I'd like the entire listing output verbatim, apart from the pictures.

══════════════════════════════

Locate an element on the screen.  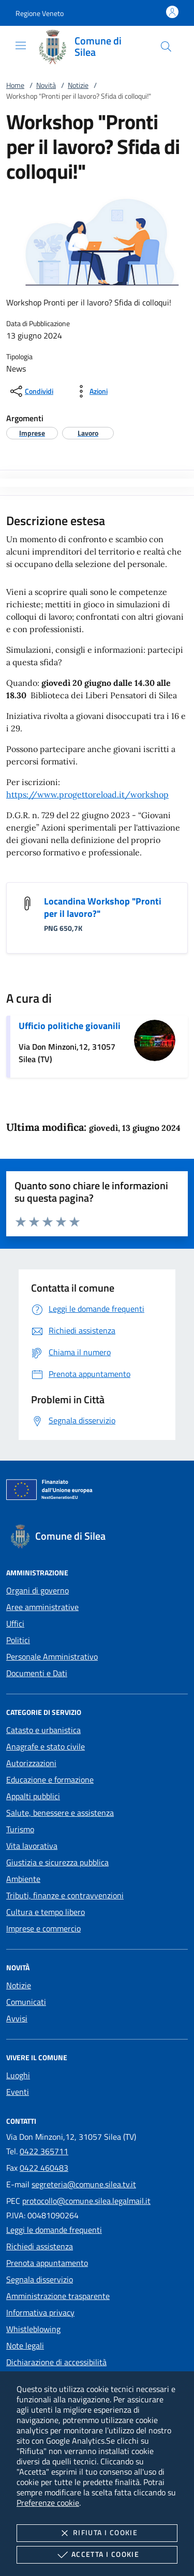
Rifiuta is located at coordinates (97, 2533).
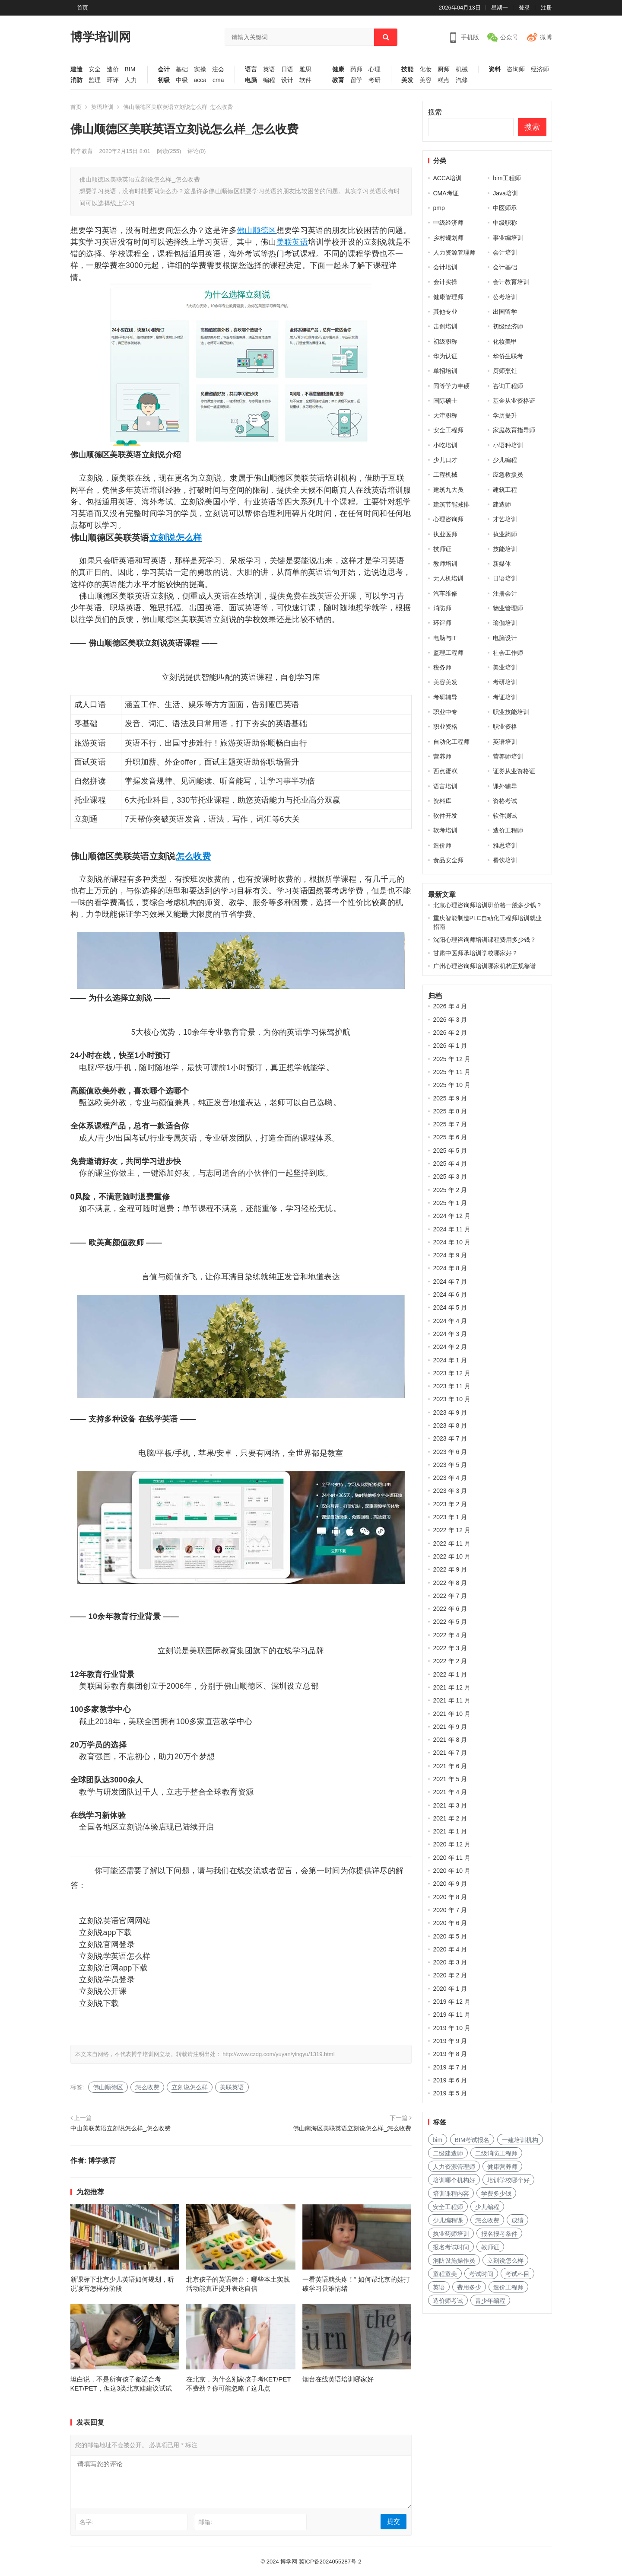 The height and width of the screenshot is (2576, 622). I want to click on 基础, so click(182, 69).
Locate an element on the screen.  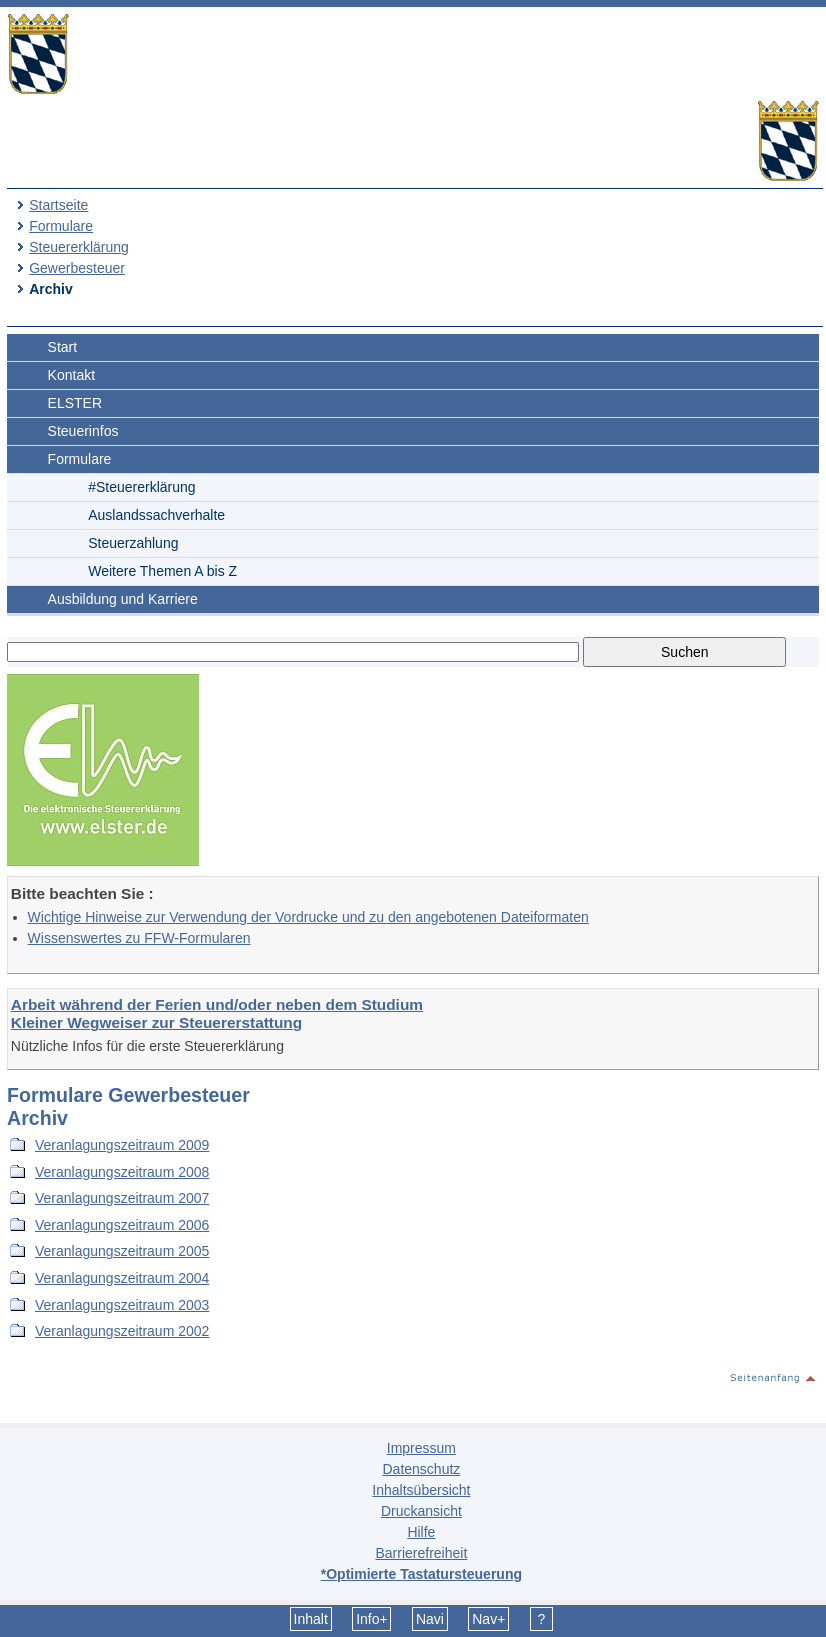
Steuererklärung is located at coordinates (79, 247).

══════════════════════════════

RESULT BELOW:
Locate an element on the screen.  
Rifiuta is located at coordinates (97, 2533).
 The height and width of the screenshot is (2576, 622). I want to click on 基础, so click(182, 69).
Locate an element on the screen.  
Steuererklärung is located at coordinates (79, 247).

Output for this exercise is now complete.